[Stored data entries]
------------------------------------------------------------
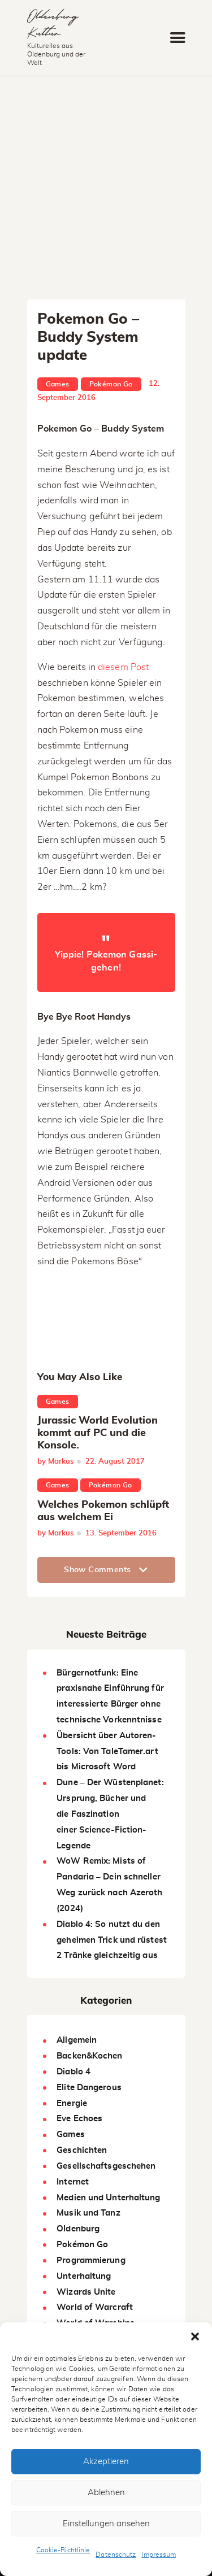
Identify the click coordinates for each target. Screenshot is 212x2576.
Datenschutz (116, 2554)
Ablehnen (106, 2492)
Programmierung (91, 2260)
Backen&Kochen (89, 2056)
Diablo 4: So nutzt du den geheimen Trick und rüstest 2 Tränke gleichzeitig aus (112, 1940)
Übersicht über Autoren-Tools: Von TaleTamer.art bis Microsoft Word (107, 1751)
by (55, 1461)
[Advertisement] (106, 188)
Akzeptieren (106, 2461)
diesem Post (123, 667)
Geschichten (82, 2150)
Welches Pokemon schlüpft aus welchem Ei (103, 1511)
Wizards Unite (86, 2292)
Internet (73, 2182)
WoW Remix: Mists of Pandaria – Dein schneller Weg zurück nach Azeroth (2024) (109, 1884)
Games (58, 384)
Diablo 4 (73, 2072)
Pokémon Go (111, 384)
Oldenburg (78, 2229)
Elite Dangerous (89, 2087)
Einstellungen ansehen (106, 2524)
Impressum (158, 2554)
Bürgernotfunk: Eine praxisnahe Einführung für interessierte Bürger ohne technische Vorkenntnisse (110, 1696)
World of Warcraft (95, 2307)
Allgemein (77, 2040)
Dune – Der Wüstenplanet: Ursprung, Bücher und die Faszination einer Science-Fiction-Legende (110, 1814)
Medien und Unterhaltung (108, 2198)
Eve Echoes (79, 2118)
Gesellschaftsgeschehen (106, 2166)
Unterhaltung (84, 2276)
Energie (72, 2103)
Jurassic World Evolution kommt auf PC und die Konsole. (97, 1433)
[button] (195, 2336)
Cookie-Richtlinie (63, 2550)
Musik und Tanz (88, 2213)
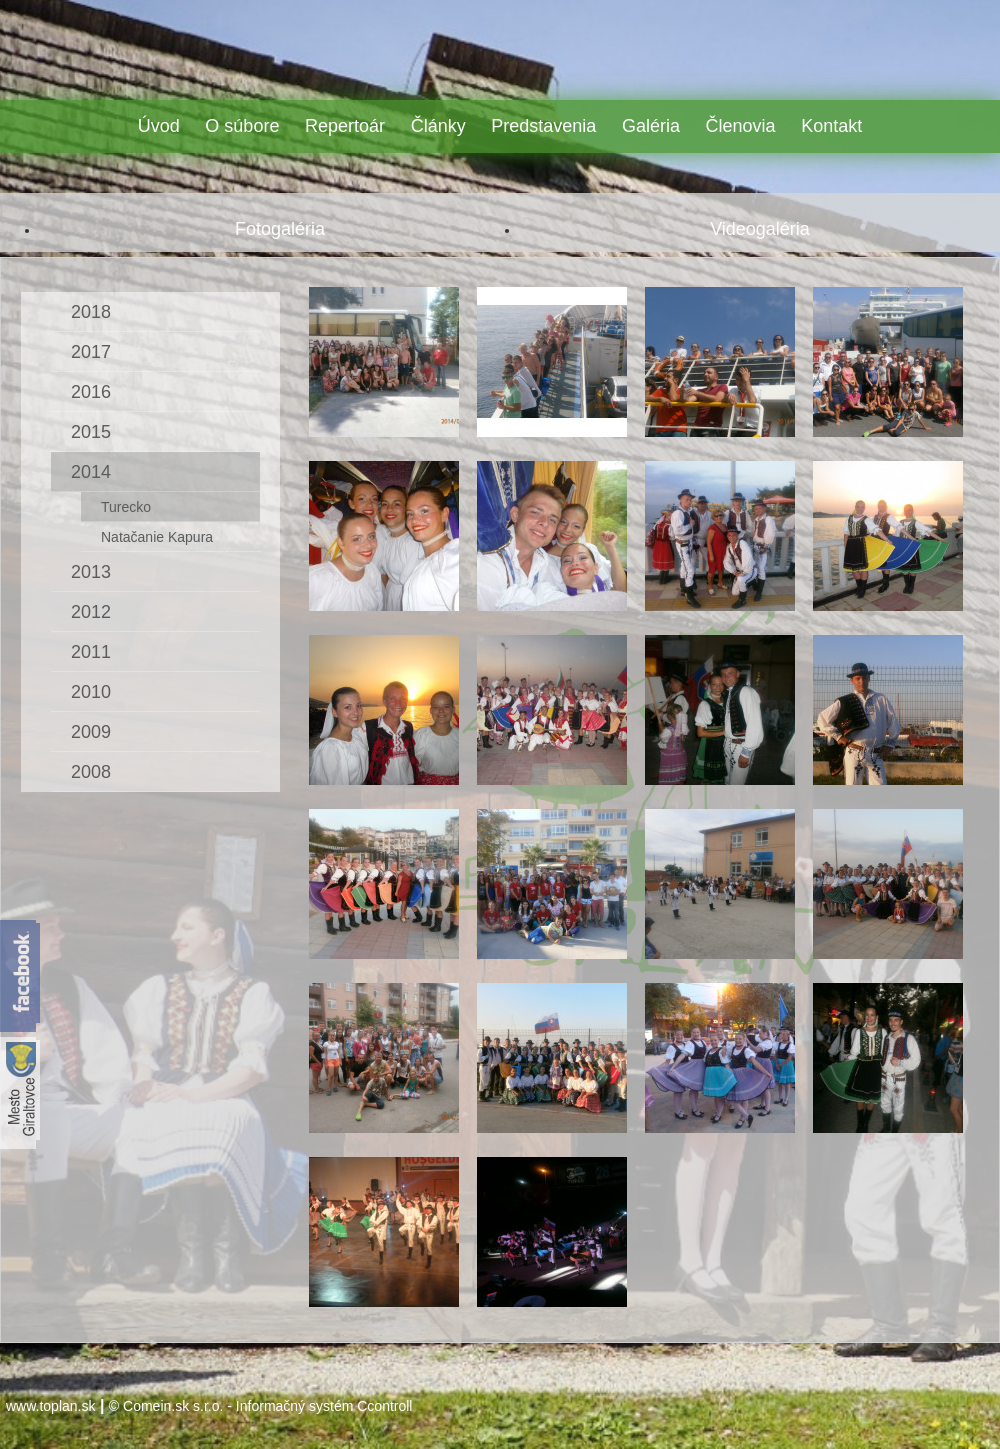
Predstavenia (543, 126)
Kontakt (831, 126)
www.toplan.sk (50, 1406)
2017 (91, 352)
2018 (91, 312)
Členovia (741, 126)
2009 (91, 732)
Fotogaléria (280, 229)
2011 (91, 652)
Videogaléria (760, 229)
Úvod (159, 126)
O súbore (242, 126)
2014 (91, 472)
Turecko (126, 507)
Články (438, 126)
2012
------------------------------------------------------------
Task statement:
Print the data above from its first line through the line that has "Diablo 4: So", exactly and with nothing else, omitting pictures.

Response for this exercise:
Identify the click coordinates for each target. Screenshot is 212x2576.
Datenschutz (116, 2554)
Ablehnen (106, 2492)
Programmierung (91, 2260)
Backen&Kochen (89, 2056)
Diablo 4: So nutzt du den geheimen Trick und rüstest 2 Tränke gleichzeitig aus (112, 1940)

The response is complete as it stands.